Work item:
A verbatim transcript of the data below is required, images omitted.

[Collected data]

######

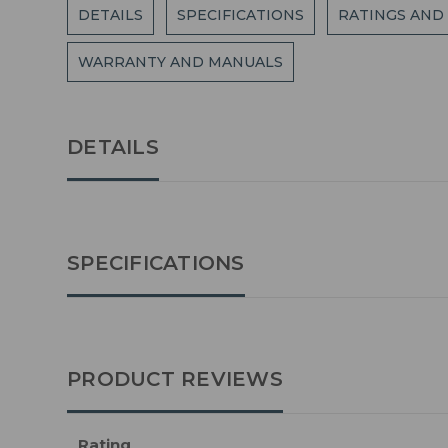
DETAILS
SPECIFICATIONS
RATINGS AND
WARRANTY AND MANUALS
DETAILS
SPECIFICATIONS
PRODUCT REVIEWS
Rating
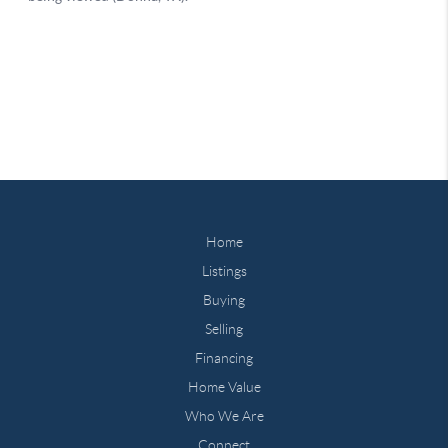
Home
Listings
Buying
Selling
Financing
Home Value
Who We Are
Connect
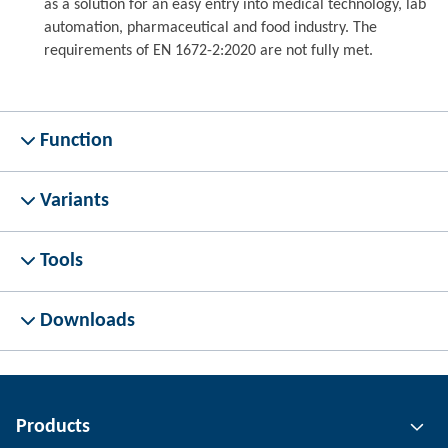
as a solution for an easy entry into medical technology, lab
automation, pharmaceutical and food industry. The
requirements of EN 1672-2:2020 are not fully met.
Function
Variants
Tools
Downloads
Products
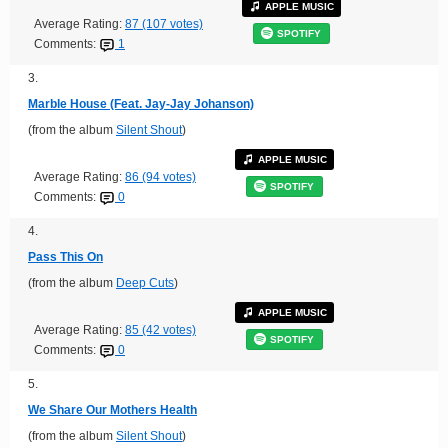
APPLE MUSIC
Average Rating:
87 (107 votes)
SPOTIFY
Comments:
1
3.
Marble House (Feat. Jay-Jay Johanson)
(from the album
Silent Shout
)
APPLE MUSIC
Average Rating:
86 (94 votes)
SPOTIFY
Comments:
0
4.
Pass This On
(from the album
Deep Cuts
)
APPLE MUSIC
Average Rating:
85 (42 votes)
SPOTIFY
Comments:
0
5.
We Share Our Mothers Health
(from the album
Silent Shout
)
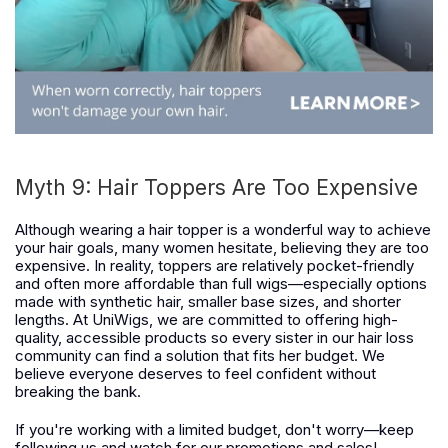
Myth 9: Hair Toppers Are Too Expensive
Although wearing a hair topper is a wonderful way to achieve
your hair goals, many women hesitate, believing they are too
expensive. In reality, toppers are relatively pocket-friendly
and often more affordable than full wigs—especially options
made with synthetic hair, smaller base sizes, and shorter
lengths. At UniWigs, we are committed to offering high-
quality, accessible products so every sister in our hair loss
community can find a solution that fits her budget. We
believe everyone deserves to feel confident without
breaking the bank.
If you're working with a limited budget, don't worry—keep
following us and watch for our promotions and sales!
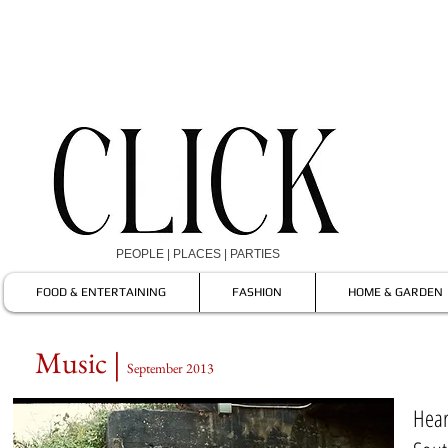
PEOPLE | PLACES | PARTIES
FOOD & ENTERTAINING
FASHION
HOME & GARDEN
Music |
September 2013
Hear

######

Result of this task:
DETAILS
SPECIFICATIONS
RATINGS AND
WARRANTY AND MANUALS
DETAILS
SPECIFICATIONS
PRODUCT REVIEWS
Rating
Home
Listings
Buying
Selling
Financing
Home Value
Who We Are
Connect
as a solution for an easy entry into medical technology, lab
automation, pharmaceutical and food industry. The
requirements of EN 1672-2:2020 are not fully met.
Function
Variants
Tools
Downloads
Products
APPLE MUSIC
Average Rating:
87 (107 votes)
SPOTIFY
Comments:
1
3.
Marble House (Feat. Jay-Jay Johanson)
(from the album
Silent Shout
)
APPLE MUSIC
Average Rating:
86 (94 votes)
SPOTIFY
Comments:
0
4.
Pass This On
(from the album
Deep Cuts
)
APPLE MUSIC
Average Rating:
85 (42 votes)
SPOTIFY
Comments:
0
5.
We Share Our Mothers Health
(from the album
Silent Shout
)
Myth 9: Hair Toppers Are Too Expensive
Although wearing a hair topper is a wonderful way to achieve
your hair goals, many women hesitate, believing they are too
expensive. In reality, toppers are relatively pocket-friendly
and often more affordable than full wigs—especially options
made with synthetic hair, smaller base sizes, and shorter
lengths. At UniWigs, we are committed to offering high-
quality, accessible products so every sister in our hair loss
community can find a solution that fits her budget. We
believe everyone deserves to feel confident without
breaking the bank.
If you're working with a limited budget, don't worry—keep
following us and watch for our promotions and sales!
PEOPLE | PLACES | PARTIES
FOOD & ENTERTAINING
FASHION
HOME & GARDEN
Music |
September 2013
Hear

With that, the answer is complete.